Now, for a Lie Algebra $L$, Erdmann shows that if $I$ is an ideal of $L$ then $L/I$ is abelian iff $I$ contains the derived algebra $L' = [L,L]$, defines a lie algebra to be solvable if $L^{(n)} = 0$ (e.g. $L^2 = [[L,L],[L,L]]$), then defines the radical $$\text{rad}(L)$$ to be the largest solvable ideal of $L$. Seems like you do this to ensure you get the largest Abelian quotient, thus so far exactly copying the above process, that is - it seems like the radical is the analogue of $G' = [G,G]$ so that $G/G'$, I mean $$L/\text{rad}(L),$$ is Abelian. In the context of Lie Algebras, $L/\text{rad}(L)$ is defined to be a semi-simple Lie algebra, having no non-trivial ideals, and will be shown to be a direct sum of simple lie algebras, but Erdmann defines a simple lie algebra to be non-Abelian. It's like you copied a process that generates something Abelian, $G/G'$, $L/\text{rad}(L)$, but then you just define it to not be Abelian, how does this make sense? Why isn't $L/\text{rad}(L)$ Abelian when you copied a process to generate Abelian groups? This is apparently the Levi decomposition, page 28 here.
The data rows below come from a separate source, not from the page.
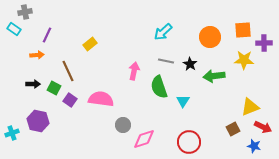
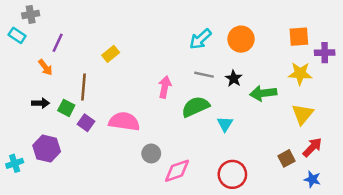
orange circle: (210, 37) -> (241, 39), moved
orange arrow: (37, 55) -> (45, 67), turned 56
brown line: (68, 71) -> (84, 87), turned 30
green semicircle: (159, 87) -> (195, 107), turned 85
yellow triangle: (250, 107) -> (303, 114), moved, turned -30
red arrow: (263, 127) -> (312, 147), moved, turned -72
The answer to the question is, that $L/rad(L)$ is semisimple, because we divide out the largest solvable ideal of $L$, and a Lie algebra without non-zero solvable ideals is semisimple, see here. But a semisimple Lie algebra is not abelian. The first example here is the Lie algebra $\mathfrak{sl}_2$ with brackets $[e,f]=h,\;[h,e]=2e,\;[h,f]=-2f$. Since the brackets are not all zero, the Lie algebra is not abelian.
In contrast, $L'=[L,L]$ is the commutator ideal, and as in the group case, $L/L'$ is abelian.
In other words, the interpretation of radical and derived ideal is quite different.